Parler.com gets back online after being launched Amazon’s hosting service, with the controversial social network saying it no longer relies on “Big Tech” for its web infrastructure. An announcement from Speak Monday said its relaunched website is “built on sustainable, independent technology and does not depend on so-called” Big Tech “for its operations.
Amazon cut Parler’s web hosting service on January 10, days after a Trump-instigated mob stormed the U.S. Capitol, claiming that “Parler cannot meet our terms of service and poses a very real risk to public safety. Talking sued Amazon in response, but a federal judge refused Parler’s request for a preliminary injunction that would have forced Amazon to restore its services.
Now Parler uses the hosting services of a company called SkySilk. Parler said his site was only available this week to users who already had accounts. New users, on the other hand, will be able to sign up next week. While existing users can now log into Talk, their old messages have been deleted from the site, TechCrunch reported.

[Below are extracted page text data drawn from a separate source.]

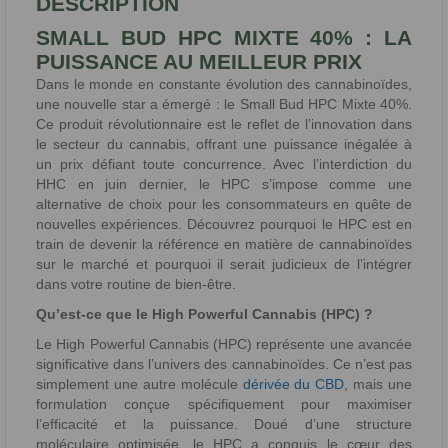
DESCRIPTION
SMALL BUD HPC MIXTE 40% : LA
PUISSANCE AU MEILLEUR PRIX
Dans le monde en constante évolution des cannabinoïdes,
une nouvelle star a émergé : le Small Bud HPC Mixte 40%.
Ce produit révolutionnaire est le reflet de l’innovation dans
le secteur du cannabis, offrant une puissance inégalée à
un prix défiant toute concurrence. Avec l’interdiction du
HHC en juin dernier, le HPC s’impose comme une
alternative de choix pour les consommateurs en quête de
nouvelles expériences. Découvrez pourquoi le HPC est en
train de devenir la référence en matière de cannabinoïdes
sur le marché et pourquoi il serait judicieux de l’intégrer
dans votre routine de bien-être.
Qu’est-ce que le High Powerful Cannabis (HPC) ?
Le High Powerful Cannabis (HPC) représente une avancée
significative dans l’univers des cannabinoïdes. Ce n’est pas
simplement une autre molécule
dérivée du CBD
, mais une
formulation conçue spécifiquement pour maximiser
l’efficacité et la puissance. Doué d’une structure
moléculaire optimisée, le HPC a conquis le cœur des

“When Speak was taken offline in January by those who wanted to silence tens of millions of Americans, our team came together, determined to deliver on our promise to our deeply engaged community to come back stronger than ever. We are delighted to welcome everyone. Parler’s interim CEO Mark Meckler said in the announcement. “Parler is led by an experienced team and is here to stay. We will thrive as the premier social media platform dedicated to free speech, privacy and civil dialogue.” (Meckler, who co-founded the Tea Party Patriots in 2009, replaced recently fired CEO John Matze heads Parler.)
Amazon said in a filing in court that he interrupted Parler because of his “obvious reluctance and inability to remove from servers Amazon Web Services content that threatens public safety, for example by inciting and planning rape, torture and murder public officials and individuals. “
In the new Talking Today posts, the official Talking account read: “We will not be canceled”, while Meckler wrote: “Talking is live and it feels good!”

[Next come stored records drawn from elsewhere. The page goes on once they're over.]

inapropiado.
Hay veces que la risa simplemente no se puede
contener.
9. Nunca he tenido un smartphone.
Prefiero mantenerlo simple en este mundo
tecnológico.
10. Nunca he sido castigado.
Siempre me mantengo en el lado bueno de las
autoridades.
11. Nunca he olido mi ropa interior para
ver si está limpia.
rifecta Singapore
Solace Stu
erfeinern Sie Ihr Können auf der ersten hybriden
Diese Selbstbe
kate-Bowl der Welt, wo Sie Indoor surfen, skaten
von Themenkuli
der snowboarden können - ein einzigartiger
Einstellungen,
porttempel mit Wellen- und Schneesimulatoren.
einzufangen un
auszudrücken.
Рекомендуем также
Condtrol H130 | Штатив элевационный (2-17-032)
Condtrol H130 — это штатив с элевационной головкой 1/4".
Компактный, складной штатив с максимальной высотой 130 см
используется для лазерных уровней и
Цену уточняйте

Parler’s traffic goes through a data center in Ohio managed by CloudRoute, and from there to a SkySilk data center in Los Angeles, where SkySilk exchanges Internet traffic with NTT. This is confirmed by trace routes from dozens of major cities spread across the Americas, Europe and Asia. We contacted NTT today and will update this article if we get a response.
CloudRoute and SkySilk appear to be connected in one way or another and may ultimately be part of the same company. CloudRoute CEO Andre Temnorod has denied or played down any connection, story The New York Times that “SkySilk is our customer and Parler is SkySilk’s customer.” However, Whois Information lists Temnorod emails and other CloudRoute email addresses as contacts for SkySilk. SkySilk CEO Kevin Matossian “confirmed to NPR that the company provides web hosting services to Parler,” according to NPR reporter Bobby Allyn.

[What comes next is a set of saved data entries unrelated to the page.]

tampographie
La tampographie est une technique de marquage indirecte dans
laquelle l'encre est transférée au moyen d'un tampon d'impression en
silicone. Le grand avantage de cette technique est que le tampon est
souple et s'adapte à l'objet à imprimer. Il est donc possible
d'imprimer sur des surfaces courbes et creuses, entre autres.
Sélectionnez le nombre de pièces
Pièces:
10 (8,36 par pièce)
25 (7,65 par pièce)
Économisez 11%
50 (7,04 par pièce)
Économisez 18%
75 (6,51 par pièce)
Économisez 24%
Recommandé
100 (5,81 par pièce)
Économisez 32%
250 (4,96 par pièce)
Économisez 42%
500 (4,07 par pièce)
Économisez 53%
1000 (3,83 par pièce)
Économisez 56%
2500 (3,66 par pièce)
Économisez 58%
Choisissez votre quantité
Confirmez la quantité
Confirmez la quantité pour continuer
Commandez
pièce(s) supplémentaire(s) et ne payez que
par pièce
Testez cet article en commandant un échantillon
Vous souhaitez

CloudRoute is described by Scamalytics as a “potentially high risk of fraud” ISP, with approximately 56 percent of traffic originating from the “suspected potentially fraudulent” ISP. We contacted CloudRoute and SkySilk today and will update this article if we get a response.
CloudRoute is billed as a Microsoft partner, but that doesn’t necessarily mean that Parler.com content is hosted on Microsoft’s cloud services. Talking has been a Microsoft Office 365 user for email and Microsoft employees would have debated last month whether to stop providing service to Parler. We contacted Microsoft today and will update this article if we get a response.
Parler.com last month moved his domain to Epik, a domain registrar who also provides services to Given, which is known for hosting antisemitic content. Talking at one point last month was using the services of the Russian company DDoS-Guard, but that is apparently no longer the case.